Johannesburg, the rough and tumble economic hub of Southern Africa and historic epicenter of the anti-apartheid struggle, does not often make the short list for family vacations. Its reputation for crime is not unwarranted and many safari itineraries eschew it entirely, sending travelers out to Kruger, Botswana or Capetown just as soon as the arrive. But Johannesburg is a proud, vibrant and fascinating city. The rich historical sites within the city and just outside make it a truly worthwhile family destination. Today in Johannesburg there is finally a generation of young people who never experienced apartheid and their enthusiasm, optimism and ownership of their city are magnetic. Two or three nights here as you adjust to your time zone half-way around the world can be fun and fascinating. Here are some of the sights and activities I highly recommend you build into your visit to Jo’burg.

The Apartheid Museum — The Apartheid Museum tells the story of South Africa’s apartheid system— how it came to be, its dark and brutal conditions, the struggle to bring it to an end and the triumph of the South African spirit. The museum is powerful, informative and beautifully designed.

Hop-On Hop-Off Bus — You may have seen these double-decker tourist busses in other cities around the world. They aren’t usually my favorite way to explore a city but in Johannesburg I highly recommend doing this tour. You will see so many different parts of the City, including some you probably wouldn’t/shouldn’t visit on your own. The audio tour is really informative and presents the perspective of different people who would have lived in the city over the years.

Neighbourgoods Market — This vibrant and hip food market takes place on Saturdays in the trendy Braamfontein district. Come hungry!

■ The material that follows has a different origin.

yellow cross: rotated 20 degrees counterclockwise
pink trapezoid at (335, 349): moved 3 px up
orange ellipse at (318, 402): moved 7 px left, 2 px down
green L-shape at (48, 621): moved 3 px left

Constitution Hill — If you have a little more time and desire more education about the history and governance of South Africa, one of the guided tours of Constitution Hill will be very informative. The site was a former prison (Nelson Mandela and Mahatma Gandhi were prisoners there) and military fort and it is now the highest court in the Country.

Soweto — Soweto is a place of contrasts and rich political history. The famous township was established in the 1930s when blacks began to be forced out Johannesburg. By bicycle, tuk-tuk or car, you can see the Soweto of today, visit the one-time houses of Nelson Mandela and Desmond Tutu or learn about the famous student-led Uprising of 1976 at the Hector Pieterson Museum and Memorial.

If you have time, make sure to get outside of the City as well. You can visit the Cradle of Humankind, a UNESCO World Heritage site, and Sterkfontein Caves where some of the oldest fossils in the world have been discovered. Maybe visit an old gold mine or take a sunrise hot-air balloon flight then come back to earth for breakfast.